*** Dataset records ***

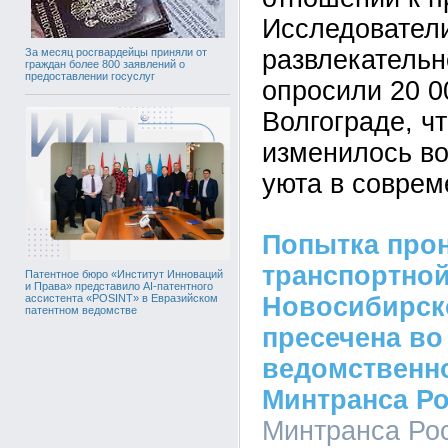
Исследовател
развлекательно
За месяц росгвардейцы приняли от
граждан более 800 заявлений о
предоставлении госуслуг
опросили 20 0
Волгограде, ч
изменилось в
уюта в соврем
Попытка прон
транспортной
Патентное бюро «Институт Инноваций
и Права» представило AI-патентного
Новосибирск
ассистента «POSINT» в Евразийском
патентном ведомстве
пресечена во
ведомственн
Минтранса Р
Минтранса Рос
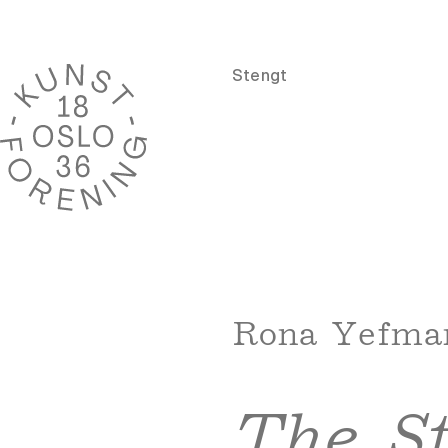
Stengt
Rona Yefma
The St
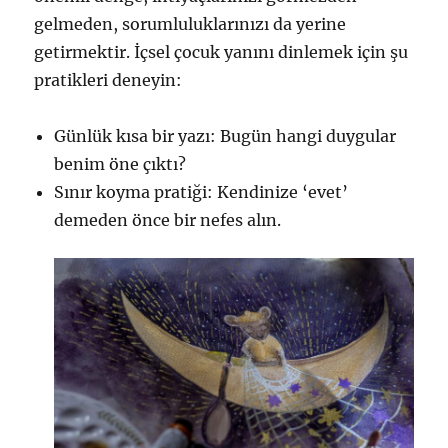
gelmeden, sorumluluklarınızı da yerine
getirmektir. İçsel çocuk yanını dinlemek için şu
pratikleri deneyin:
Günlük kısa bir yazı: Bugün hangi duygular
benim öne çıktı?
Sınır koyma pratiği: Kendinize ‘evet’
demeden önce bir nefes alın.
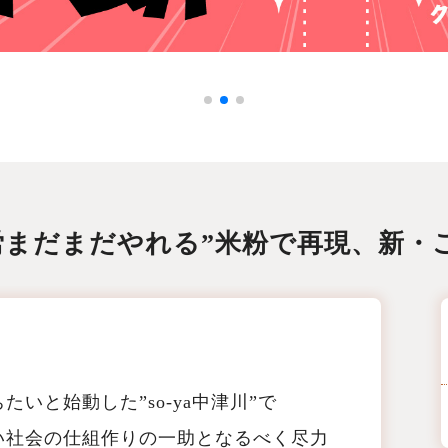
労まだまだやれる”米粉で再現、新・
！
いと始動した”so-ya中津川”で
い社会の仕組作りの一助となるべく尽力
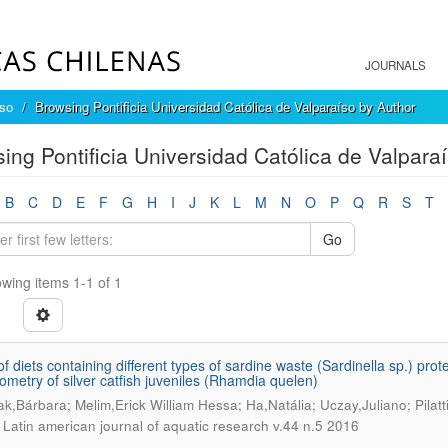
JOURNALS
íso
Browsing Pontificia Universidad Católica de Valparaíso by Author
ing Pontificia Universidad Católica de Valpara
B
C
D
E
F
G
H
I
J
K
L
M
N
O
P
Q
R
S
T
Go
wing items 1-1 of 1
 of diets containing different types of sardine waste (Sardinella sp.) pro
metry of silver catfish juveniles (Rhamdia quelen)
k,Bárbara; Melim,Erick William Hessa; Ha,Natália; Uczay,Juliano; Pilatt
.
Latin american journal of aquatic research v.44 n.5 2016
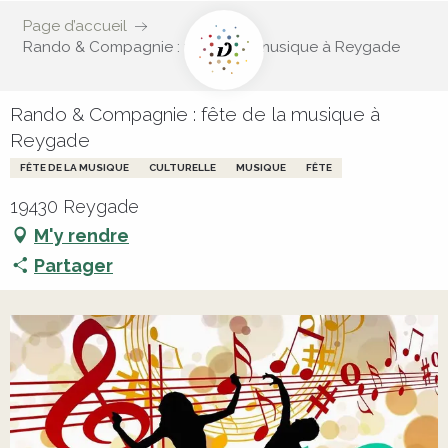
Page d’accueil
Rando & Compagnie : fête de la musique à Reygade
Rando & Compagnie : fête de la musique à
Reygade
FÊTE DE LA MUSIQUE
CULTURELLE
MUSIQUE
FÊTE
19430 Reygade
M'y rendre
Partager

***

Check the entries above for the word "Compagnie" and copy every line where it turns up.

Expected output =>
Rando & Compagnie : fête de la musique à Reygade
Rando & Compagnie : fête de la musique à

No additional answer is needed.